[FR] In 2020, Europe is rethinking the figures

This year, a new figure has emerged in Europe: zero carbon. With the exception of Poland, European leaders now unanimously agree on the goal of climate neutrality by 2050.
In 2020, they will debate three other figures. Three round percentages, childishly simple but controversial. First, 1%. This is the threshold of the European Union’s gross national income that high-contributing states refuse to exceed in order to balance the European budgets for the next seven years. The European Parliament, whose approval is essential, aims to commit these funds at 1.3% of GNI. The departure of the British contributor does nothing to help these bitter negotiations, which must be concluded before the end of 2020. Unfortunately, the EU is no stranger to these battles over a paltry 1%, with the slightest upward deviation measuring its ambition.

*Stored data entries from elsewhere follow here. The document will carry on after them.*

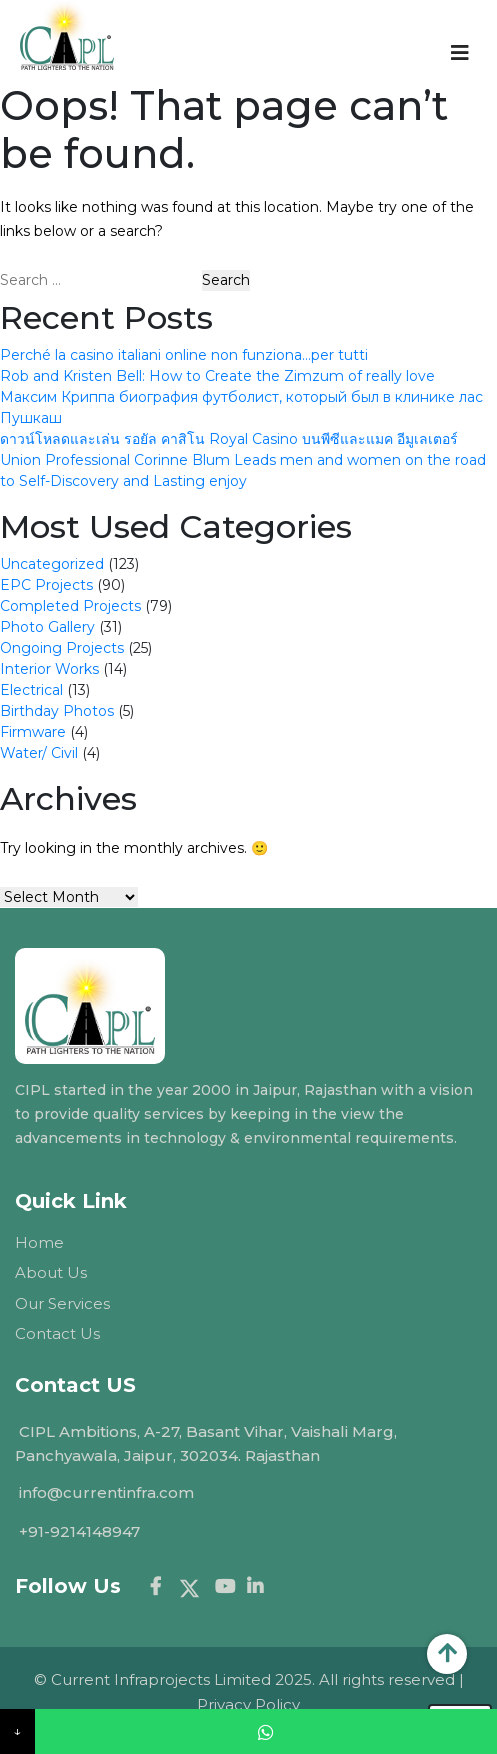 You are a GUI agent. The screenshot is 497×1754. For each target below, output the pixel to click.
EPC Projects (46, 585)
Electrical (31, 690)
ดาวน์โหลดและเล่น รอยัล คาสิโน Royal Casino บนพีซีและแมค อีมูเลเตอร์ (229, 439)
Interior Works (49, 669)
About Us (51, 1272)
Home (39, 1242)
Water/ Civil (39, 753)
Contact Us (57, 1333)
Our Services (62, 1303)
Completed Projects (70, 606)
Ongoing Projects (62, 648)
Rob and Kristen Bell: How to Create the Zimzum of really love (217, 376)
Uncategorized (52, 564)
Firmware (33, 732)
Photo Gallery (47, 627)
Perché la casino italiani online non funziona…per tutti (184, 355)
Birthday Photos (57, 711)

But another front has opened up, that of 2%. This refers to the eurozone’s inflation level, which is below but close to the level at which the European Central Bank decides to set its interest rates. With inflation having become persistently low in our economies (expected to be 1.1% in 2020 and no more than 1.6% in 2022), the relevance of this target, which has remained unchanged since 2003 and has become unattainable, is being seriously questioned. Christine Lagarde, the new president of the ECB, has announced a ‘strategic review’ that should mobilise her institution next year. Among other things, the idea is to target inflation close to, but not necessarily below, 2% in order to better combat the risk of deflation. This is more than a semantic change; it is a dogmatic revolution.
Another revolution is waiting in the wings. This is the famous 3% of gross domestic product below which a national budget deficit must be maintained. Emmanuel Macron, writing in The Economist, described this Maastricht criterion as ‘a debate from another century’. But the subject will be a recurring theme throughout 2020. The French president believes that this 3% cap stifles public investment, which our continent so badly needs in order to compete globally.
Next year, Europe will therefore be counting to three. Any shift in these red lines will depend largely on Germany in all three cases. As a net contributor to the European budget, Germany is among those attached to the 1% rule. Revising the 2% target, in other words the core of the ECB’s mandate, will also require its approval. And relativising the 3% rule is another way of encouraging Berlin to deflate its budget surpluses in order to boost growth in Europe.
But lifting the taboo on these totemic figures is not just about pushing states to spend more. It also means looking at how they are calculated. The President of the European Parliament, David Sassoli, made this clear at the Jacques Delors Institute in Paris when discussing the European budget: ‘Parliament is not asking for an increase in Member States’ contributions. We want more own resources’ for the EU. Such resources, independent of Member States’ contributions, are a guarantee of European integration.
As for inflation, it is also the way in which its level is calculated that is being targeted. In particular, so that property prices are better taken into account. But also the price of carbon, which is set to rise.
Finally, with regard to the 3% criterion, one idea that is emerging is to exclude “green” investments, i.e. those made to reduce the carbon footprint of our economies, from the calculation of the budget deficit. However, as with education and defence, it is never easy to separate these expenditures from the rest.
Beyond these shifts, it is nothing less than our entire growth model that is being called into question. The zero-carbon target goes hand in hand with ‘economic growth decoupled from resource use’, as stated in the future European Green Deal. This will require a review of the calculation of GDP, the mother of all indices, to include the negative externalities of our production methods and indicators of well-being. Building this sustainable and inclusive growth and giving ourselves the means to quantify progress in a different way must become the number one European priority in 2020 and for the next decade.